## Exercise details
Everything in the entries below should be restated exactly, except for the pictures.

## Records for this exercise
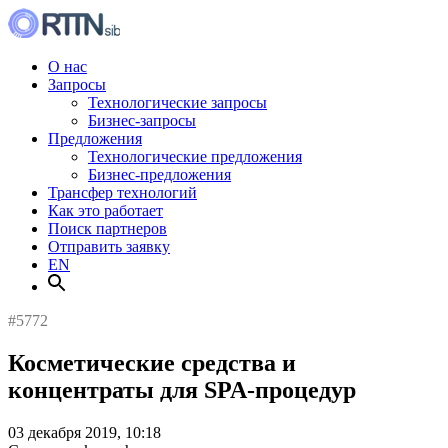
О нас
Запросы
Технологические запросы
Бизнес-запросы
Предложения
Технологические предложения
Бизнес-предложения
Трансфер технологий
Как это работает
Поиск партнеров
Отправить заявку
EN
#5772
Косметические средства и
концентраты для SPA-процедур
03 декабря 2019, 10:18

## Answer for this exercise
О нас
Запросы
Технологические запросы
Бизнес-запросы
Предложения
Технологические предложения
Бизнес-предложения
Трансфер технологий
Как это работает
Поиск партнеров
Отправить заявку
EN
#5772
Косметические средства и
концентраты для SPA-процедур
03 декабря 2019, 10:18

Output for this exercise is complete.